# Send your entries for November's contest



## ZebraDanio12 (Jun 17, 2011)

Time to start sending in your entries for Novembers contests!
I will send out java moss for Tank of the Month is we can get 7 entries. 
Photo of the Month-there is currently no prize yet, so if anyone has anything to offer up that would be great!

Would love to see some new members submit some photos too! Anyone can enter!

Rules are as followed ~


bmlbytes said:


> Rules for submission:
> 1. *One photo per person per contest per month.* In other words you can submit one picture for the POTM and one for the TOTM every month.
> 2. *Pictures should be clear.* If it is possible please do not submit fuzzy photos, or pictures with dirty glass, or no lighting, etc.
> 3. *Do not let others know which photo is yours.* So don't tell people. This means indirectly too. Don't link to the photo in another post, or upload it to the site, or make it your avatar, etc.
> ...


(thanks bmlbytes)

Send you entries to me in a private message with the link to your pictures. PLEASE INCLUDE THE NAME OF YOUR FISH. I don't always know the fish.

Thanks to all who enter!

~ZD

P.S. Don't hesitate to ask questions!


----------



## redthebetta (Oct 16, 2013)

I'll probably enter a photo in the next couple of days.


----------



## ZebraDanio12 (Jun 17, 2011)

Have only got ONE entry since posting this. COME ON PEOPLE! Send me some pictures! Only takes a few moments to get a few pictures.


----------



## ZebraDanio12 (Jun 17, 2011)

Bumping again.....whats with you guys...???


----------



## Guest (Oct 25, 2013)

I don't have any yet. My tank is not really nice looking yet. I have to wait until I get the tank looking really nice.


----------



## lohachata (Jan 27, 2006)

come on angel..send in a pic..none of my tanks look and don't really have many decent fish pics ; but i throw one up there every now and then...my wife is the real photographer around here...lol


----------



## ZebraDanio12 (Jun 17, 2011)

Angel-me either. Still enter.


----------



## Guest (Oct 27, 2013)

I want it to be a really good pic. I want to be really proud of the tank.


----------



## OhYesItsMe (Oct 1, 2011)

whats the deadline?


----------



## ZebraDanio12 (Jun 17, 2011)

Was the 31rst but i only have 2 entries. Might be decembers contest or a very late november


----------



## ZebraDanio12 (Jun 17, 2011)

This will be December's contest now. Still only have a few entries.

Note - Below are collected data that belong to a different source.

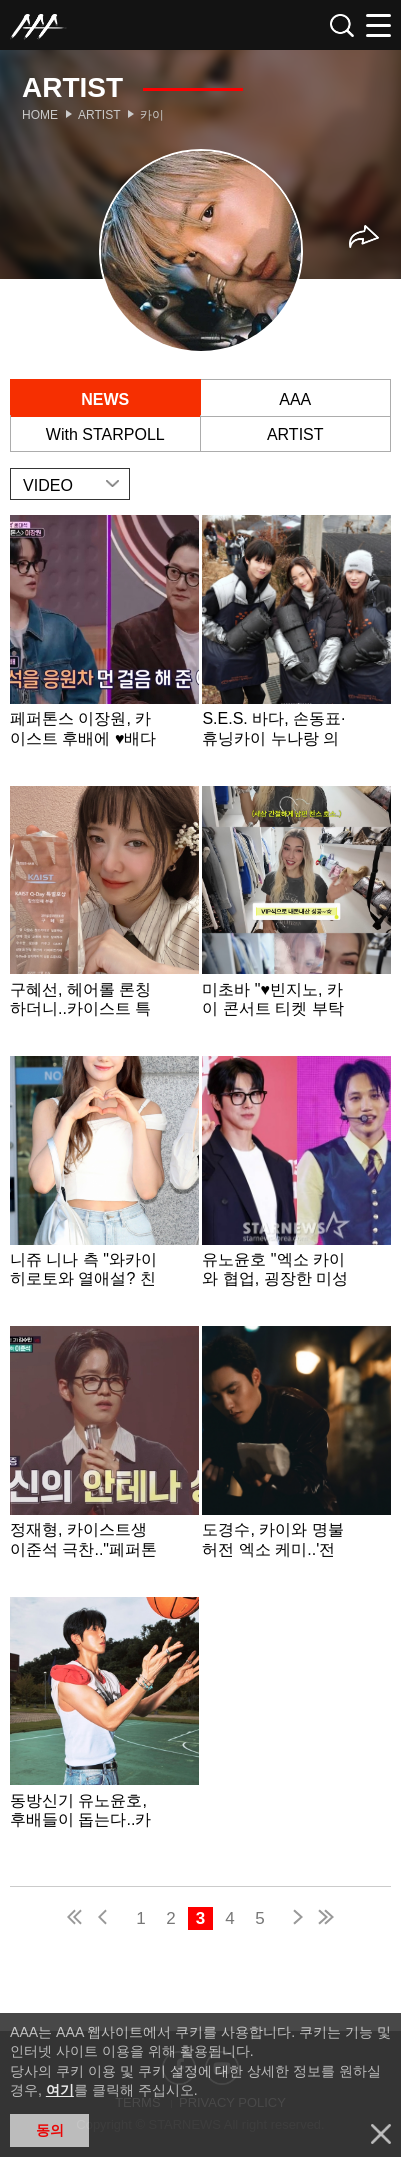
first (76, 1919)
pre (107, 1919)
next (294, 1919)
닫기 (381, 2134)
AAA (295, 399)
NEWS (105, 399)
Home (40, 115)
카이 (152, 115)
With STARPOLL (105, 434)
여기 (60, 2090)
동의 (50, 2130)
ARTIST (295, 434)
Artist (99, 115)
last (325, 1919)
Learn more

please send one in people!!


----------



## Xox-Zip-xoX (Aug 14, 2010)

I would like to enter, this is my first time though, so do I just PM you a link ZebraDanio?


----------



## ZebraDanio12 (Jun 17, 2011)

Yes,send me the links to your pictures


----------



## Blackfinshark (Nov 4, 2013)

can we post the pictures here in the thread?


----------



## lohachata (Jan 27, 2006)

no....send your entries in a PM to zebradanio12.....she will take care of the rest...


----------



## Blackfinshark (Nov 4, 2013)

ok. might take some pics tonight.


----------